Hot Stamper Pressings of the Music of Little Feat Available Now
Way back in 2009 we had this to say about a Hot Stamper pressing we listed:
This German import pressing of Waiting for Columbus is much better sounding than the typical Mastering Lab-mastered copy.
This German pressing is similar to one that came from my own personal collection, accidentally discovered way back in the early ’80s as I recall. It KILLED my domestic original, and got some things right that even my treasured Mobile Fidelity pressing couldn’t. We have been meaning to do a shootout for this album for at least the last five years, but kept running into the fact that in a head to head shootout the right MoFi pressing — sloppy bass and all — was hard to beat.
This is no longer the case, courtesy of that same old laundry list you have no doubt seen on the site countless times: better equipment, tweaks, record cleaning, room treatments, et cetera, et cetera. Now the shortcomings of the MoFi are clear for all to see, and the strengths of the best non-Half-Speed mastered pressings are too, which simply means that playing the MoFi now is an excruciating experience.
All I can hear is what it does wrong.
I was so much happier with it when I didn’t know better.
That same laundry list of improvements continued to pay big dividends, and right around 2017 or so the best original domestic Mastering Lab copies started to sound much more right to us than the German ones.
The German pressings can be good, but the TML pressings are the only ones we would expect to win shootouts from now on.
But who knows? We might find something even better down the road. That’s what shootouts are for.
The Concert
Many of Little Feat’s earlier albums are difficult to find with good sound. (I won’t say they were badly recorded; I was nowhere near the studio at the time and have no idea what the real master tapes sound like. All I know is their records usually don’t sound very good.)
But this is a BEAUTIFULLY recorded concert, and the versions they do of their old material are MUCH BETTER than the studio album versions for the most part. Fat Man In A Bathtub on this album is out of this world. You will have a hard time listening to the studio versions of these songs once you have heard them performed with this kind of energy, enthusiasm and techical virtuosity. This is some of the best sounding live rock and roll sound you will ever hear outside of a concert venue.
It’s one of the greatest live rock and roll album ever made, by one of the greatest rock and roll bands to ever play, now sounding better than ever!
Three words of advice: Turn It Up. Especially side three.
Doug Sax Is The Man
The Mastering Lab was one of the greatest cutting houses to ever master records.
Doug Sax knew how to keep his lathes and tube amplifiers working at state-of-the-art levels. The sound quality is unsurpassed.
And he did it all with tubes.
He was very proud of his custom-made tube-driven cutting amps, designed by none other than his brother, Sherwood. His amps cut many of my favorite records of all time, including this one, an album that I have been using to test and improve the playback quality of my system for more than forty years.

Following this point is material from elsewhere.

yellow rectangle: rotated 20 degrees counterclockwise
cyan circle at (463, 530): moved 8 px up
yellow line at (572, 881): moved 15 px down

To this day we get taken to task by some misguided individuals for criticizing his work on the awful audiophile records he made in the 90s, many of them for Analogue Productions. We stand firmly behind the criticism we made of those albums decades ago. Their sound has not improved with age, nor is it likely to.
Those records from the 90s sound nothing like the records Doug and his crew were making in the 70s.
According to the logic of our critics, if you made great records in the 70s, then you must have been making great records in the 90s, whether your name is Doug Sax, Bernie Grundman, George Marino, Robert Ludwig or any other.
This is a very crude way of understanding the work of these exceptionally talented men.
The fact that this kind of sophistry is taken seriously by supposedly grownup adults in the audiophile community is embarrassing. To those of us who have been in the hobby for decades, it comes as no surprise.
Audiophiles have always embraced bad ideas (Half-Speed mastering!) and bad records (like those found here.) Our hobby attracts large numbers of True Believers, and many of them — too many of them — latch onto conventional ideas about records and audio which are attractively convenient and comforting.
Self-evident, convenient and comforting ideas — so beautiful and beguiling — rarely get put to the test. They are a ball some audiophiles have unknowingly chained to themselves.
These superficially attractive ideas do not hold up well to scrutiny. They are mostly assumptions, and we take issue with assumptions when it comes to finding better sounding records.
For those who would like a more thorough explanation of our approach and the heterodox views it produces, we wrote about it here.
Uniquely among audiophile reviewers, empirical evidence, using large pools of data, all of it acquired scientifically, is at the heart of everything we think we know. And, as we freely admit, we still sometimes get it wrong.
As we did with Little Feat’s amazing live album.